WORK ORDER
In the records that come next, find every line with "found". Return those lines.

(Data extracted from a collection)
---
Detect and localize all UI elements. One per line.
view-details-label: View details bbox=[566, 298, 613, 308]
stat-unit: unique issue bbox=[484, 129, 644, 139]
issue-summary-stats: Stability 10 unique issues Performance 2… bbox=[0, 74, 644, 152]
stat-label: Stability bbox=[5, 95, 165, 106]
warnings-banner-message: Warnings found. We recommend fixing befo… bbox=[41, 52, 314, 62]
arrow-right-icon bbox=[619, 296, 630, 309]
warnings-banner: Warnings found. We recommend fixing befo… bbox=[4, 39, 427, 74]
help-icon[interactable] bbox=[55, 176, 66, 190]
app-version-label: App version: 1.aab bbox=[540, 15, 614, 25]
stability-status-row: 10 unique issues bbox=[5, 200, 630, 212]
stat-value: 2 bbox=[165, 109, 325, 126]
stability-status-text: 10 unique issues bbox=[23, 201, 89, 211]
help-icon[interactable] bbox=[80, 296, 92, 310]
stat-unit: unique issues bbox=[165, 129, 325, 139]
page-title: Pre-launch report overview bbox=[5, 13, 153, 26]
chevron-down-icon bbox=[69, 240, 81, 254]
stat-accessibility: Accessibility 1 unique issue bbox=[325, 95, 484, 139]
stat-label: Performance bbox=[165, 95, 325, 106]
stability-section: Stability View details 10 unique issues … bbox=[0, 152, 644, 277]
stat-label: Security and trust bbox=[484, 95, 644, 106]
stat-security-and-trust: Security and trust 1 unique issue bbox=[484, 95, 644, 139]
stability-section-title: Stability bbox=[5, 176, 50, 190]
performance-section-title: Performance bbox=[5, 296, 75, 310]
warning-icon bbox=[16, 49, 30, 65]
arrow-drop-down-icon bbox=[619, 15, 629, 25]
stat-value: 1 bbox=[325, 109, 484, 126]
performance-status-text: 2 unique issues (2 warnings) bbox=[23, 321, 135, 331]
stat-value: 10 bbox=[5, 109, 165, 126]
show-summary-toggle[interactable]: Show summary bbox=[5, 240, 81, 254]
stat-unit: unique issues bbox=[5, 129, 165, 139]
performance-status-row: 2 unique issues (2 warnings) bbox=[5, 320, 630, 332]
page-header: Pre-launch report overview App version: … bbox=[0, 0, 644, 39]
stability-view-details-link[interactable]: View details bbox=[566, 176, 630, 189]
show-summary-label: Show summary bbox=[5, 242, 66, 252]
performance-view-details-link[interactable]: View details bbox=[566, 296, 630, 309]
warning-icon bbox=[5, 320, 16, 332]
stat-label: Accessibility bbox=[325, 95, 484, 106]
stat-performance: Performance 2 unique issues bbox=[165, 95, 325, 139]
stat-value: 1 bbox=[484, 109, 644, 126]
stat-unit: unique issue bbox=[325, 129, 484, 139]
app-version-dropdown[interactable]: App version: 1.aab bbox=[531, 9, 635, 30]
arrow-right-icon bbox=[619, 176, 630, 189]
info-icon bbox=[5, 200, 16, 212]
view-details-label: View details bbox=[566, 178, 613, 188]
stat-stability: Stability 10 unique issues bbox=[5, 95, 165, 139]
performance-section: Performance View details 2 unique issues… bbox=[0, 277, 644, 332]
---
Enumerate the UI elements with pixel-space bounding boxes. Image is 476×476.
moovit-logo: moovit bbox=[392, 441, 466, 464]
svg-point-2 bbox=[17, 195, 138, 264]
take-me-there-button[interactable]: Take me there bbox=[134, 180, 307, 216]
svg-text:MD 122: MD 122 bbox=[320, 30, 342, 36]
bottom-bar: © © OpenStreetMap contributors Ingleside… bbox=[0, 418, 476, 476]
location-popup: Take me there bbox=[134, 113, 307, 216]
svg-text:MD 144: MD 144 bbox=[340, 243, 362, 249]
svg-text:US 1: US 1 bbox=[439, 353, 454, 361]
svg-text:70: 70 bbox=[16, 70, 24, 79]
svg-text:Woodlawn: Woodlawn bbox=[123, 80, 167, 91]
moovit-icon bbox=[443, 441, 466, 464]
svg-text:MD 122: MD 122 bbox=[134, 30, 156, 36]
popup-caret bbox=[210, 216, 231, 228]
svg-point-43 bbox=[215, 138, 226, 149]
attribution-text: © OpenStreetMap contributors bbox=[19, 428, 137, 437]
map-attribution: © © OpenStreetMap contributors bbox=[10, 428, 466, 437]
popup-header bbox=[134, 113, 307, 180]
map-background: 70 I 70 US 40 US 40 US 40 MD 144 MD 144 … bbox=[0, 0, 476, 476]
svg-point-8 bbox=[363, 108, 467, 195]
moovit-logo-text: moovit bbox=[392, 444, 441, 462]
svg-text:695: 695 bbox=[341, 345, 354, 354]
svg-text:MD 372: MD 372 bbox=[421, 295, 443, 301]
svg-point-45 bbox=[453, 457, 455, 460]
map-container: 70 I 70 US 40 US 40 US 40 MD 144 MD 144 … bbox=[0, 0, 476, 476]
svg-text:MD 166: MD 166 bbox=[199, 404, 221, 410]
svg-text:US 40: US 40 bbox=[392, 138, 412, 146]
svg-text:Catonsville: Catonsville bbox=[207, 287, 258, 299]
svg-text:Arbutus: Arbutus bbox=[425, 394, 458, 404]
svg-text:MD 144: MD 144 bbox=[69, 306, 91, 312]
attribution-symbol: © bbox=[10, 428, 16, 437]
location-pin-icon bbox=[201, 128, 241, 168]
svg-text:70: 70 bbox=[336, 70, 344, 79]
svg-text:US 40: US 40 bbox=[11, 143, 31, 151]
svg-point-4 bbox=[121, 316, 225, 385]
---
EXERCISE OUTPUT
warnings-banner-message: Warnings found. We recommend fixing befo… bbox=[41, 52, 314, 62]
warnings-banner: Warnings found. We recommend fixing befo… bbox=[4, 39, 427, 74]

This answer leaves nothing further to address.